## Prompt
Please restate each entry that appears below word for word, without its pictures.

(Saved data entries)
====

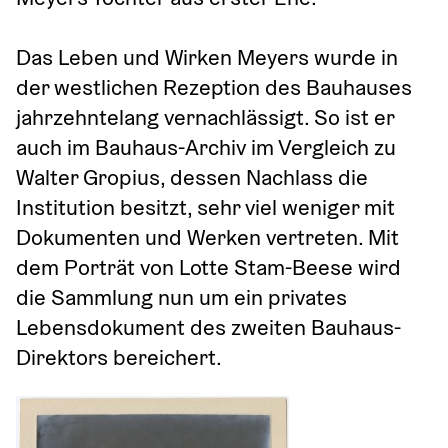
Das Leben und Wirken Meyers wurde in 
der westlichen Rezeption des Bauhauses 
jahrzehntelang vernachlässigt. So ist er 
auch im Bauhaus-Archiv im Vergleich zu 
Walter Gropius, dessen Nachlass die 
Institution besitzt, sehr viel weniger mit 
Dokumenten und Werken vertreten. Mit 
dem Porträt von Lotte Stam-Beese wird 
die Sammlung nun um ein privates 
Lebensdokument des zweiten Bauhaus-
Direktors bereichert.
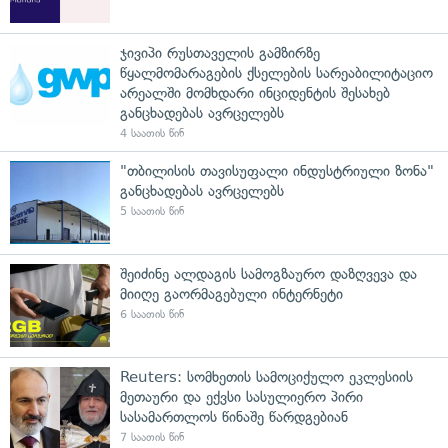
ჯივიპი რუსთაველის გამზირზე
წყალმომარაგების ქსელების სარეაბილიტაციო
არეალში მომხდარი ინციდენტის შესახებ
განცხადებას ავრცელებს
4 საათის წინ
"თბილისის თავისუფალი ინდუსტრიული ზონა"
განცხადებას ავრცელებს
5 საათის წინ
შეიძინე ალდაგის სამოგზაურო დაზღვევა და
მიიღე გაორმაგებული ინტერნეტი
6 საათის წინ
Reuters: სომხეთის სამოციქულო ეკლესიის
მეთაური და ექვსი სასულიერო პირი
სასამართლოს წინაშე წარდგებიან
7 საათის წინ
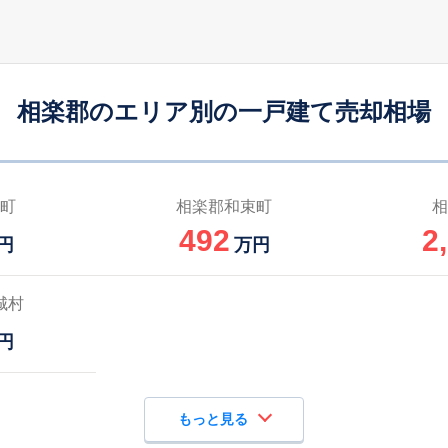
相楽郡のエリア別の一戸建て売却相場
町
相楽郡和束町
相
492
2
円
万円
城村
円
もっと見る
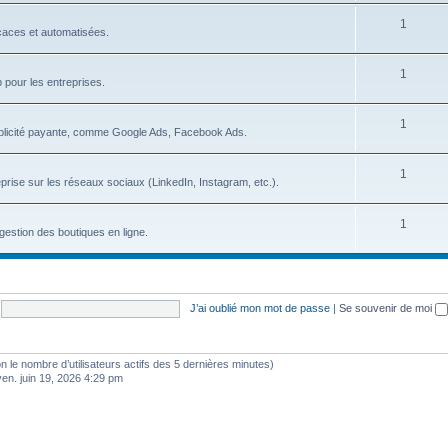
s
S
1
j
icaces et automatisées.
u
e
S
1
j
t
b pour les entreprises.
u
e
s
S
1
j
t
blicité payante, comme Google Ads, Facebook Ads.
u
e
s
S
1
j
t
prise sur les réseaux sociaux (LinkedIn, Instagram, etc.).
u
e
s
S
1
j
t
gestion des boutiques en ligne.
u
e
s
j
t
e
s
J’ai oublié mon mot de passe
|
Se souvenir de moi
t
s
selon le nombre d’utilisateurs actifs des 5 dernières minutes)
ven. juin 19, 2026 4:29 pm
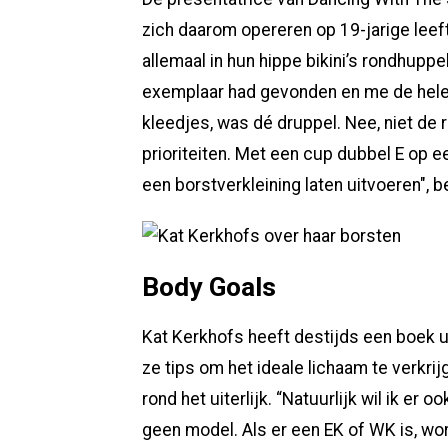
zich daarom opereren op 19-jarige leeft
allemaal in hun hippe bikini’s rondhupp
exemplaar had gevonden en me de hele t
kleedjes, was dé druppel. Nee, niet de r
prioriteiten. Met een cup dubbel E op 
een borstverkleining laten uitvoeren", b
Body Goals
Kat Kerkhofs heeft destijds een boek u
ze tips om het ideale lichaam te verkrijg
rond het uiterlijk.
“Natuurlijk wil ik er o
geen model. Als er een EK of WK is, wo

====

## Solution below
Das Leben und Wirken Meyers wurde in 
der westlichen Rezeption des Bauhauses 
jahrzehntelang vernachlässigt. So ist er 
auch im Bauhaus-Archiv im Vergleich zu 
Walter Gropius, dessen Nachlass die 
Institution besitzt, sehr viel weniger mit 
Dokumenten und Werken vertreten. Mit 
dem Porträt von Lotte Stam-Beese wird 
die Sammlung nun um ein privates 
Lebensdokument des zweiten Bauhaus-
Direktors bereichert.
ჯივიპი რუსთაველის გამზირზე
წყალმომარაგების ქსელების სარეაბილიტაციო
არეალში მომხდარი ინციდენტის შესახებ
განცხადებას ავრცელებს
4 საათის წინ
"თბილისის თავისუფალი ინდუსტრიული ზონა"
განცხადებას ავრცელებს
5 საათის წინ
შეიძინე ალდაგის სამოგზაურო დაზღვევა და
მიიღე გაორმაგებული ინტერნეტი
6 საათის წინ
Reuters: სომხეთის სამოციქულო ეკლესიის
მეთაური და ექვსი სასულიერო პირი
სასამართლოს წინაშე წარდგებიან
7 საათის წინ
相楽郡のエリア別の一戸建て売却相場
町
相楽郡和束町
相
492
2
円
万円
城村
円
もっと見る
s
S
1
j
icaces et automatisées.
u
e
S
1
j
t
b pour les entreprises.
u
e
s
S
1
j
t
blicité payante, comme Google Ads, Facebook Ads.
u
e
s
S
1
j
t
prise sur les réseaux sociaux (LinkedIn, Instagram, etc.).
u
e
s
S
1
j
t
gestion des boutiques en ligne.
u
e
s
j
t
e
s
J’ai oublié mon mot de passe
|
Se souvenir de moi
t
s
selon le nombre d’utilisateurs actifs des 5 dernières minutes)
ven. juin 19, 2026 4:29 pm
zich daarom opereren op 19-jarige leeft
allemaal in hun hippe bikini’s rondhupp
exemplaar had gevonden en me de hele t
kleedjes, was dé druppel. Nee, niet de r
prioriteiten. Met een cup dubbel E op 
een borstverkleining laten uitvoeren", b
Body Goals
Kat Kerkhofs heeft destijds een boek u
ze tips om het ideale lichaam te verkrijg
rond het uiterlijk.
“Natuurlijk wil ik er o
geen model. Als er een EK of WK is, wo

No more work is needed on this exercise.